As a National Key Clinical Specialty, the Pancreatic Surgery Department of Fudan University Shanghai Cancer Center adheres to the principle of "Three Parallel Development"-integrating clinical practice with scientific research, combining internal medicine and surgery, and balancing minimally invasive with open surgeries-to actively advance disciplinary development. The goal is to build a leading national and world-class center for pancreatic tumor diagnosis, treatment, education, and research.

Under the leadership of Professor Xianjun Yu, the discipline leader and president of Fudan University Shanghai Cancer Center, the team has carried out a series of groundbreaking translational studies forming the "Shanghai Solution" for the diagnosis and treatment of pancreatic cancer, and significantly improving the safety, radicality and effectiveness of pancreatic cancer surgery. Data shows that the 3-year postoperative survival rate of pancreatic cancer patients undergoing surgery at Fudan University Shanghai Cancer Center reached 56%, ranking first in Shanghai and surpassing the international advanced level.

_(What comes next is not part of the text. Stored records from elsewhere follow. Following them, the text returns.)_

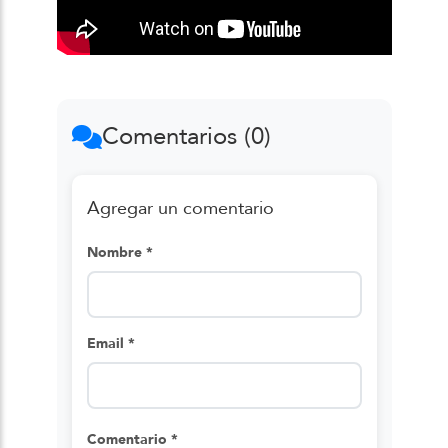
Comentarios (0)
Agregar un comentario
Nombre *
Email *
Comentario *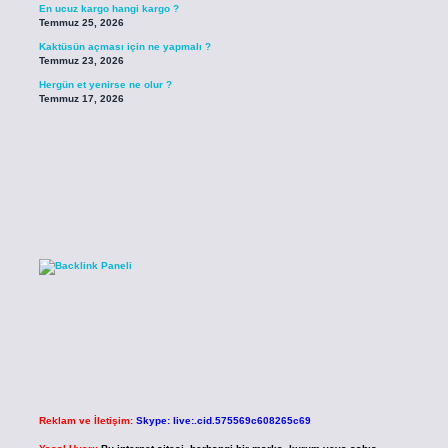
En ucuz kargo hangi kargo ?
Temmuz 25, 2026
Kaktüsün açması için ne yapmalı ?
Temmuz 23, 2026
Hergün et yenirse ne olur ?
Temmuz 17, 2026
Reklam ve İletişim:
Skype: live:.cid.575569c608265c69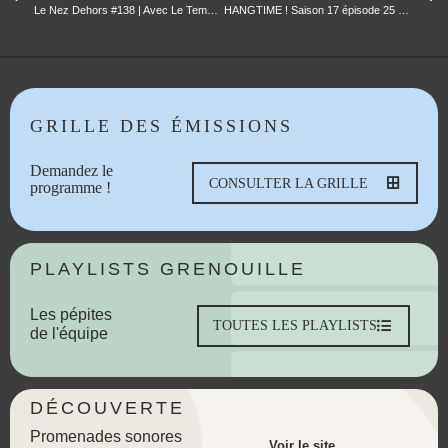
Le Nez Dehors #138 | Avec Le Temps & Moesha13 / Bright Generation / Chloé Sanchez
HANGTIME ! Saison 17 épisode 25 – « Fresh out of the Box »
GRILLE DES ÉMISSIONS
Demandez le
CONSULTER LA GRILLE
programme !
PLAYLISTS GRENOUILLE
Les pépites
TOUTES LES PLAYLISTS
de l'équipe
DÉCOUVERTE
Promenades sonores
Voir le site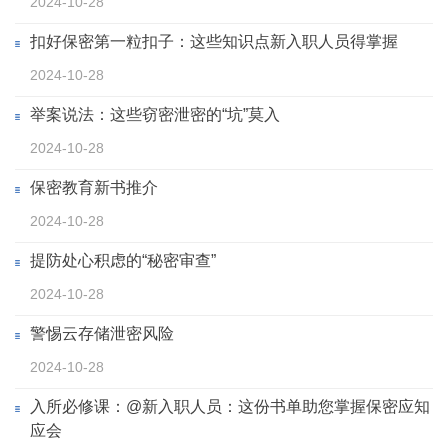
2024-10-28
扣好保密第一粒扣子：这些知识点新入职人员得掌握
2024-10-28
举案说法：这些窃密泄密的“坑”莫入
2024-10-28
保密教育新书推介
2024-10-28
提防处心积虑的“秘密审查”
2024-10-28
警惕云存储泄密风险
2024-10-28
入所必修课：@新入职人员：这份书单助您掌握保密应知
应会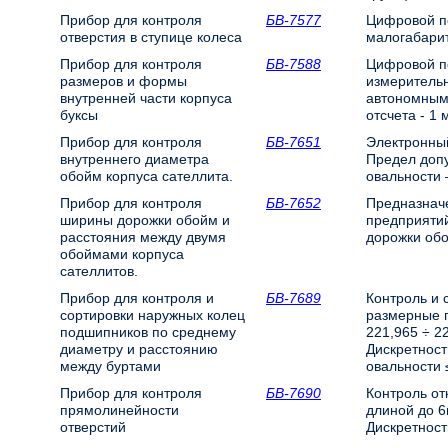
Прибор для контроля
БВ-7577
Цифровой п
отверстия в ступице колеса
малогабари
Прибор для контроля
БВ-7588
Цифровой п
размеров и формы
измеритель
внутренней части корпуса
автономным 
буксы
отсчета - 1
Прибор для контроля
БВ-7651
Электронный
внутреннего диаметра
Предел допу
обойм корпуса сателлита.
овальности –
Прибор для контроля
БВ-7652
Предназначе
ширины дорожки обойм и
предприяти
расстояния между двумя
дорожки обо
обоймами корпуса
сателлитов.
Прибор для контроля и
БВ-7689
Контроль и 
сортировки наружных колец
размерные г
подшипников по среднему
221,965 ÷ 2
диаметру и расстоянию
Дискретност
между буртами
овальности 
Прибор для контроля
БВ-7690
Контроль от
прямолинейности
длиной до 6
отверстий
Дискретность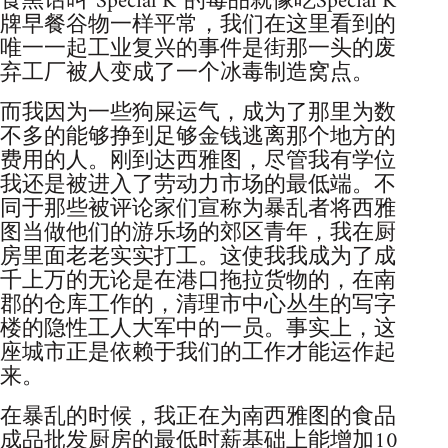
食黑话叫“Special K”的毒品就像吃Special K
牌早餐谷物一样平常，我们在这里看到的
唯一一起工业复兴的事件是街那一头的废
弃工厂被人变成了一个冰毒制造窝点。
而我因为一些狗屎运气，成为了那里为数
不多的能够挣到足够金钱逃离那个地方的
费用的人。刚到达西雅图，尽管我有学位
我还是被进入了劳动力市场的最低端。不
同于那些被评论家们宣称为暴乱者将西雅
图当做他们的游乐场的郊区青年，我在厨
房里面老老实实打工。这使我我成为了成
千上万的无论是在港口拖拉货物的，在南
郡的仓库工作的，清理市中心丛生的写字
楼的隐性工人大军中的一员。事实上，这
座城市正是依赖于我们的工作才能运作起
来。
在暴乱的时候，我正在为南西雅图的食品
成品批发厨房的最低时薪基础上能增加10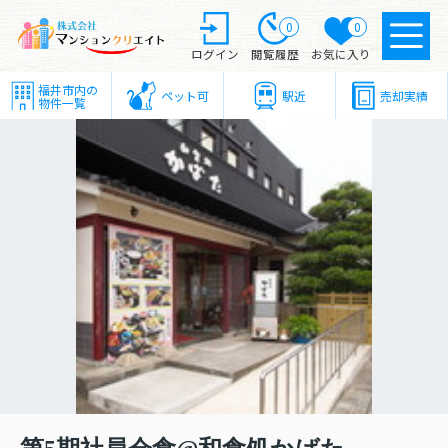
0
0
ログイン
閲覧履歴
お気に入り
福井市内の
ペット可
駅近
売却実績
物件一覧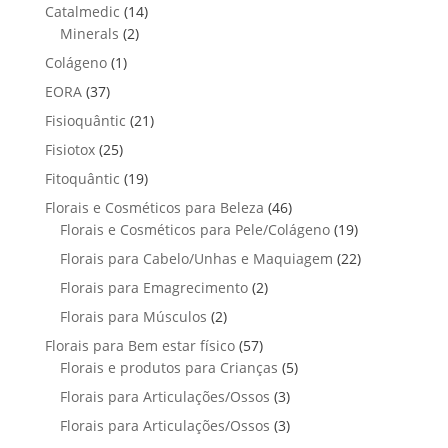
p
d
1
Catalmedic
14
d
r
r
u
2
4
Minerals
2
u
o
o
t
p
p
t
1
Colágeno
1
d
d
o
r
r
o
p
u
3
EORA
37
u
s
o
o
r
t
7
t
2
Fisioquântic
d
21
d
o
o
p
o
1
u
u
2
Fisiotox
25
d
s
r
p
t
t
5
u
1
Fitoquântic
o
19
r
o
o
p
t
9
d
4
Florais e Cosméticos para Beleza
o
46
s
s
r
o
p
u
6
1
Florais e Cosméticos para Pele/Colágeno
d
19
o
r
t
p
9
u
2
Florais para Cabelo/Unhas e Maquiagem
d
22
o
o
r
p
t
2
u
2
Florais para Emagrecimento
d
2
s
o
r
o
p
t
p
u
2
Florais para Músculos
2
d
o
s
r
o
r
t
p
u
d
5
Florais para Bem estar físico
57
o
s
o
o
r
t
u
7
5
Florais e produtos para Crianças
5
d
d
s
o
o
t
p
p
u
3
Florais para Articulações/Ossos
u
3
d
s
o
r
r
t
p
t
3
Florais para Articulações/Ossos
u
3
s
o
o
o
r
o
p
t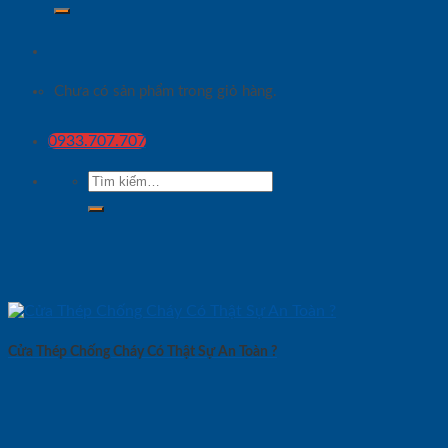
Chưa có sản phẩm trong giỏ hàng.
0933.707.707
Tìm
kiếm:
Cửa Thép Chống Cháy Có Thật Sự An Toàn ?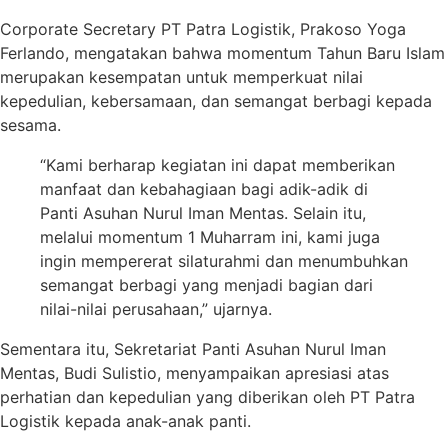
Corporate Secretary PT Patra Logistik, Prakoso Yoga
Ferlando, mengatakan bahwa momentum Tahun Baru Islam
merupakan kesempatan untuk memperkuat nilai
kepedulian, kebersamaan, dan semangat berbagi kepada
sesama.
“Kami berharap kegiatan ini dapat memberikan
manfaat dan kebahagiaan bagi adik-adik di
Panti Asuhan Nurul Iman Mentas. Selain itu,
melalui momentum 1 Muharram ini, kami juga
ingin mempererat silaturahmi dan menumbuhkan
semangat berbagi yang menjadi bagian dari
nilai-nilai perusahaan,” ujarnya.
Sementara itu, Sekretariat Panti Asuhan Nurul Iman
Mentas, Budi Sulistio, menyampaikan apresiasi atas
perhatian dan kepedulian yang diberikan oleh PT Patra
Logistik kepada anak-anak panti.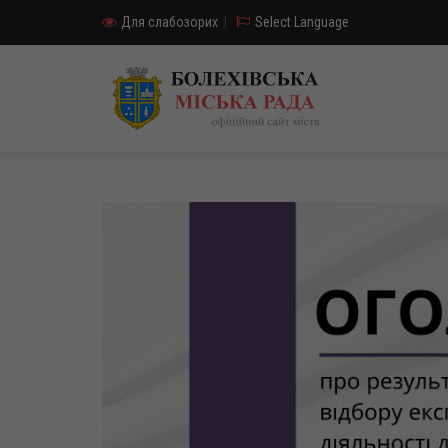
Для слабозорих
|
Select Language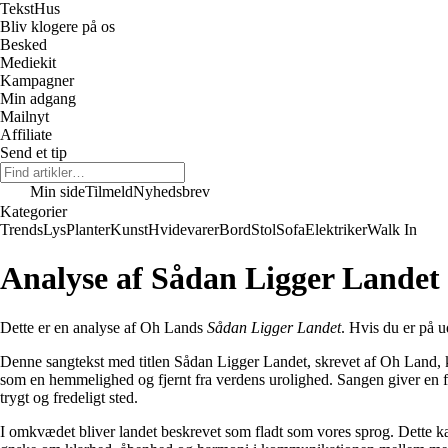
Tekst
Hus
Bliv klogere på os
Besked
Mediekit
Kampagner
Min adgang
Mailnyt
Affiliate
Send et tip
Min side
Tilmeld
Nyhedsbrev
Kategorier
Trends
Lys
Planter
Kunst
Hvidevarer
Bord
Stol
Sofa
Elektriker
Walk In
Analyse af Sådan Ligger Landet
Dette er en analyse af Oh Lands
Sådan Ligger Landet
. Hvis du er på u
Denne sangtekst med titlen Sådan Ligger Landet, skrevet af Oh Land, k
som en hemmelighed og fjernt fra verdens urolighed. Sangen giver en føle
trygt og fredeligt sted.
I omkvædet bliver landet beskrevet som fladt som vores sprog. Dette kan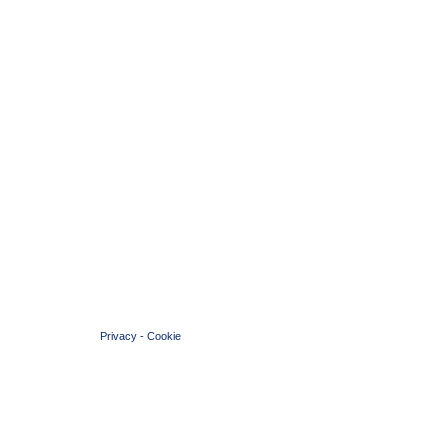
© 2004 Copyright by FIN Veneto - P.Iva 01384031009
Privacy
-
Cookie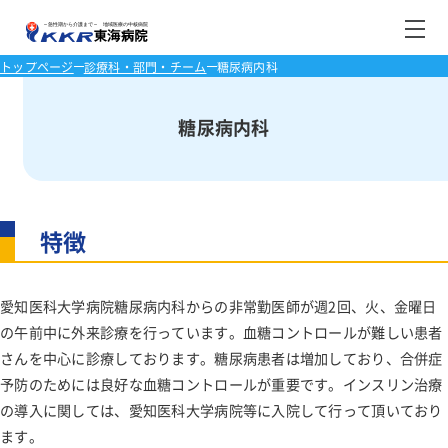
特徴
外来診療担当医表
トップページ
診療科・部門・チーム
糖尿病内科
ご来院の皆さまへ
糖尿病内科
診療科・部門
外来のご案内
診療科
健診・人間ドック
入院のご案内
診察について
特徴
部門
施設・在宅サービス
東海健康管理センターの特徴
消化器内科
外来医師担当表
患者さんへのお願い
入院の手続
センター
当院について
循環器内科
介護老人保健施設ちよだ
休診情報
愛知医科大学病院糖尿病内科からの非常勤医師が週2回、火、金曜日
薬剤科
センター長挨拶
入院生活
医師紹介
の午前中に外来診療を行っています。血糖コントロールが難しい患者
チーム
呼吸器内科
夜間・休日救急診療
放射線科
医療関係者の方へ
院長挨拶
さんを中心に診療しております。糖尿病患者は増加しており、合併症
内視鏡センター
訪問看護ステーションちよだ
入院費用とお支払い
医師紹介
入所
予防のためには良好な血糖コントロールが重要です。インスリン治療
交通アクセス
糖尿病内科
マイナ保険証
検査科
内視鏡外科手術センター
地域医療連携センター
お部屋について
栄養サポートチーム
の導入に関しては、愛知医科大学病院等に入院して行って頂いており
理念と沿革
ショートステイ
指定居宅介護支援事業所ちよだ
外来診療担当医表
交通アクセス
医療設備紹介
神経内科
ます。
リハビリテーション科
下肢静脈瘤・リンパ浮腫・血管センター
フロアマップ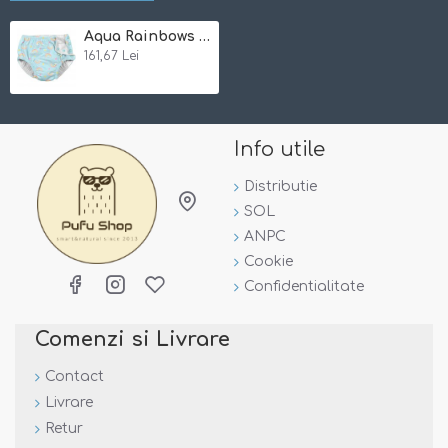
-
subtire
,
confortabil
si foarte
usor
- inotul este o
Aqua Rainbows 6 luni - Slip copii refolosibil SPF 50+ cu capse Green Sprouts by iPlay
placere, fara incomoditatea unui scutec greu
161,67 Lei
-
design patentat iPlay
- 3 straturi pentru
confortul
suprem
:
Info utile
* un
Distributie
SOL
ANPC
Cookie
Confidentialitate
Comenzi si Livrare
Contact
Livrare
Retur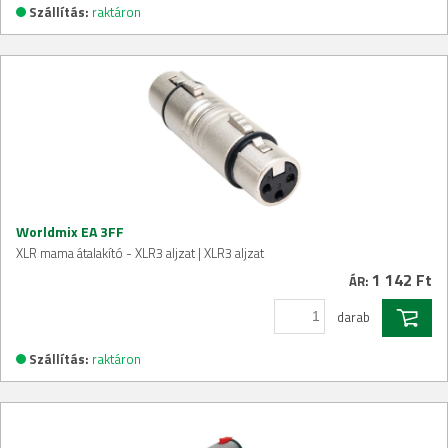
Szállítás:
raktáron
Worldmix EA 3FF
XLR mama átalakító - XLR3 aljzat | XLR3 aljzat
1 142 Ft
ÁR:
darab
Szállítás:
raktáron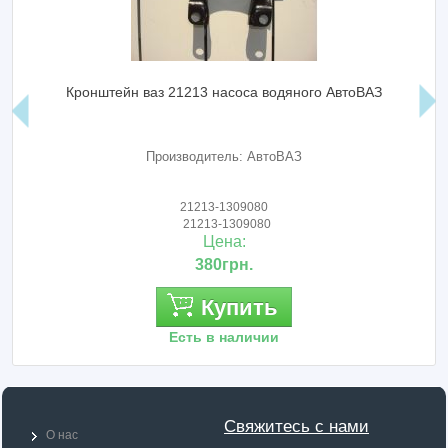
Кронштейн ваз 21213 насоса водяного АвтоВАЗ
Производитель: АвтоВАЗ
21213-1309080
21213-1309080
Цена:
380грн.
Купить
Есть в наличии
Свяжитесь с нами
О нас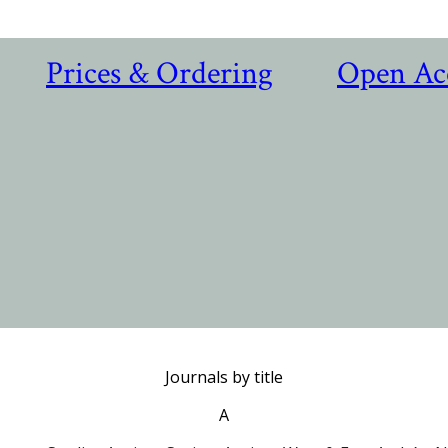
Prices & Ordering
Open Ac
Journals by title
A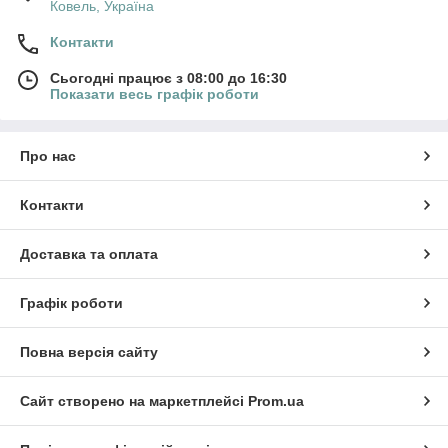
Ковель, Україна
Контакти
Сьогодні працює з 08:00 до 16:30
Показати весь графік роботи
Про нас
Контакти
Доставка та оплата
Графік роботи
Повна версія сайту
Сайт створено на маркетплейсі
Prom.ua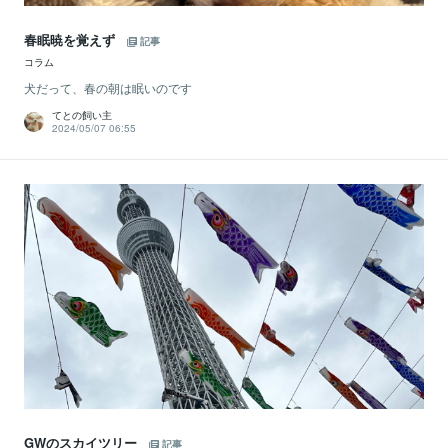
春眠暁を覚えず
記事
コラム
犬だって、春の朝は眠いのです
てとの飼い主
2024/05/07 06:55
GWのスカイツリー
記事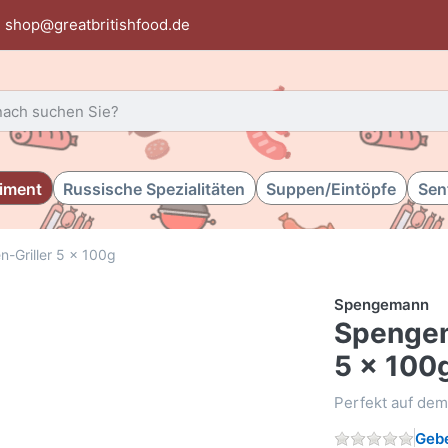
shop@greatbritishfood.de
 einen Suchbegriff ein. Während Sie tippen, erscheinen automat
timent
Russische Spezialitäten
Suppen/Eintöpfe
Sen
-Griller 5 x 100g
Spengemann
Spengem
5 x 100
Perfekt auf dem 
Gebe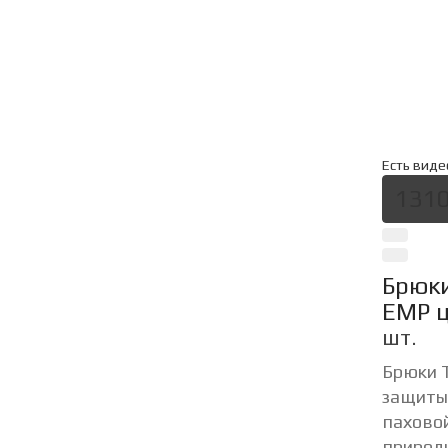
Есть виде
1310
Брюки
ЕМР 
шт.
Брюки 
защиты
паховой
природн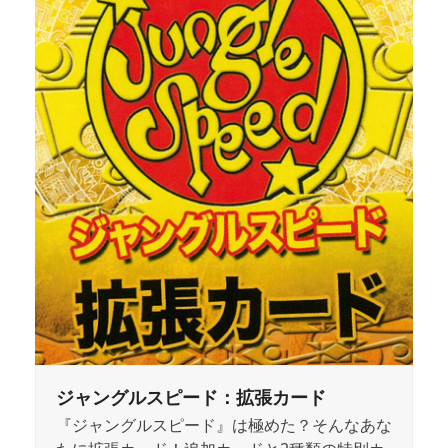
ジャングルスピード：拡張カード
『ジャングルスピード』は極めた？そんなあな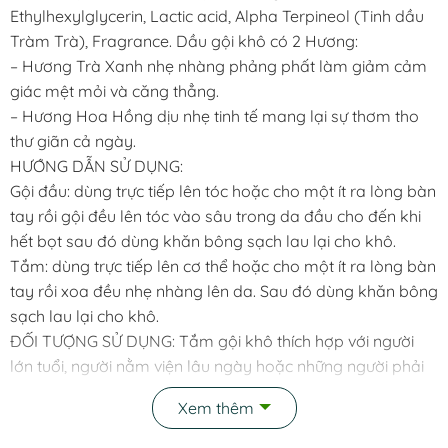
Ethylhexylglycerin, Lactic acid, Alpha Terpineol (Tinh dầu
Tràm Trà), Fragrance. Dầu gội khô có 2 Hương:
– Hương Trà Xanh nhẹ nhàng phảng phất làm giảm cảm
giác mệt mỏi và căng thẳng.
– Hương Hoa Hồng dịu nhẹ tinh tế mang lại sự thơm tho
thư giãn cả ngày.
HƯỚNG DẪN SỬ DỤNG:
Gội đầu: dùng trực tiếp lên tóc hoặc cho một ít ra lòng bàn
tay rồi gội đều lên tóc vào sâu trong da đầu cho đến khi
hết bọt sau đó dùng khăn bông sạch lau lại cho khô.
Tắm: dùng trực tiếp lên cơ thể hoặc cho một ít ra lòng bàn
tay rồi xoa đều nhẹ nhàng lên da. Sau đó dùng khăn bông
sạch lau lại cho khô.
ĐỐI TƯỢNG SỬ DỤNG: Tắm gội khô thích hợp với người
lớn tuổi, người nằm viện lâu ngày hoặc những người phải
hạn chế dùng nước và tiện lợi cho người đi du lịch picnic….
Xem thêm
Dùng tốt cho cả việc tắm và gội đầu, làm sạch và chăm
sóc da cho phụ nữ ngay sau sinh.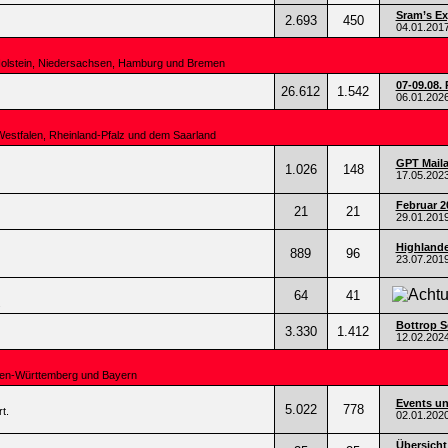
Sram’s Ex
2.693
450
04.01.201
Holstein, Niedersachsen, Hamburg und Bremen
07-09.08. 
26.612
1.542
06.01.202
Westfalen, Rheinland-Pfalz und dem Saarland
GPT Mail
1.026
148
17.05.202
Februar 2
21
21
29.01.201
Highlande
889
96
23.07.201
64
41
.
Bottrop Se
3.330
1.412
12.02.202
den-Württemberg und Bayern
Events un
5.022
778
t.
02.01.202
Übersicht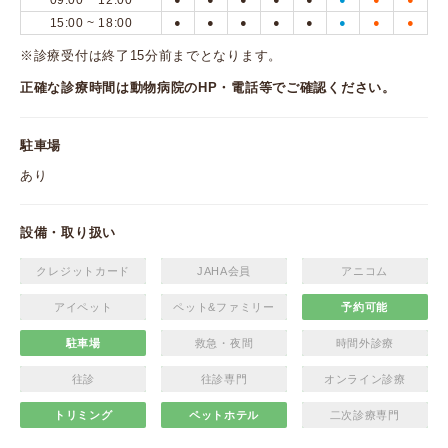
09:00 ~ 12:00
15:00 ~ 18:00
●
●
●
●
●
●
●
●
※診療受付は終了15分前までとなります。
正確な診療時間は動物病院のHP・電話等でご確認ください。
駐車場
あり
設備・取り扱い
クレジットカード
JAHA会員
アニコム
アイペット
ペット&ファミリー
予約可能
駐車場
救急・夜間
時間外診療
往診
往診専門
オンライン診療
トリミング
ペットホテル
二次診療専門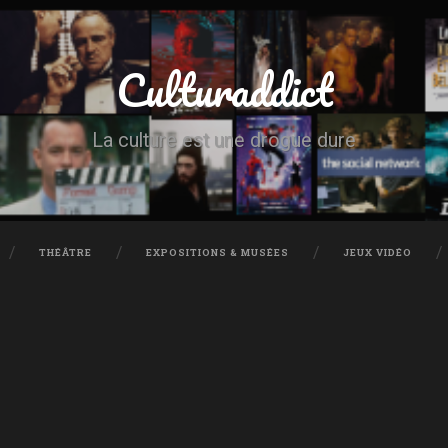
Culturaddict
La culture est une drogue dure
THÉÂTRE
EXPOSITIONS & MUSÉES
JEUX VIDÉO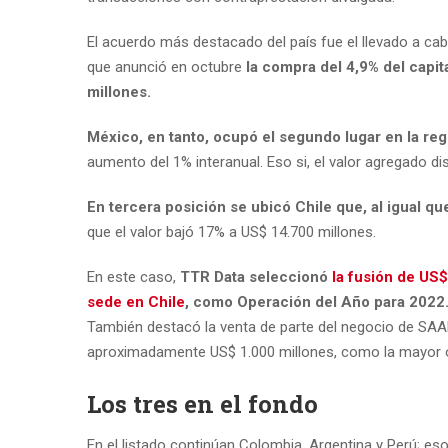
El acuerdo más destacado del país fue el llevado a ca
que anunció en octubre
la compra del 4,9% del capi
millones.
México, en tanto, ocupó el segundo lugar en la re
aumento del 1% interanual. Eso si, el valor agregado 
En tercera posición se ubicó Chile que, al igual q
que el valor bajó 17% a US$ 14.700 millones.
En este caso,
TTR Data seleccionó
la fusión de US
sede en Chile
, como Operación del Año para 2022
También destacó la venta de parte del negocio de SAAM
aproximadamente US$ 1.000 millones, como la mayor op
Los tres en el fondo
En el listado continúan Colombia, Argentina y Perú; es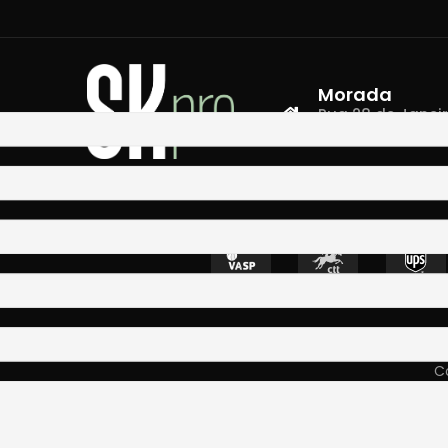
Morada
Rua 28 de Janeiro,
4400-335 Vila N
Co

The team's numerous original achievements have been incorporated into both international and domestic guidelines. The team also led the drafting of the “Comprehensive Diagnosis and Treatment Guidelines for Pancreatic Cancer (2018 and 2020 editions), which have been adopted nationwide. In recent years, the team has been honored with prestigious awards including the First Prize of the Shanghai Science and Technology Progress Award, the First Prize of the Chinese Anti-Cancer Association Science and Technology Award, and the First Prize of the Shanghai Medical Science and Technology Award.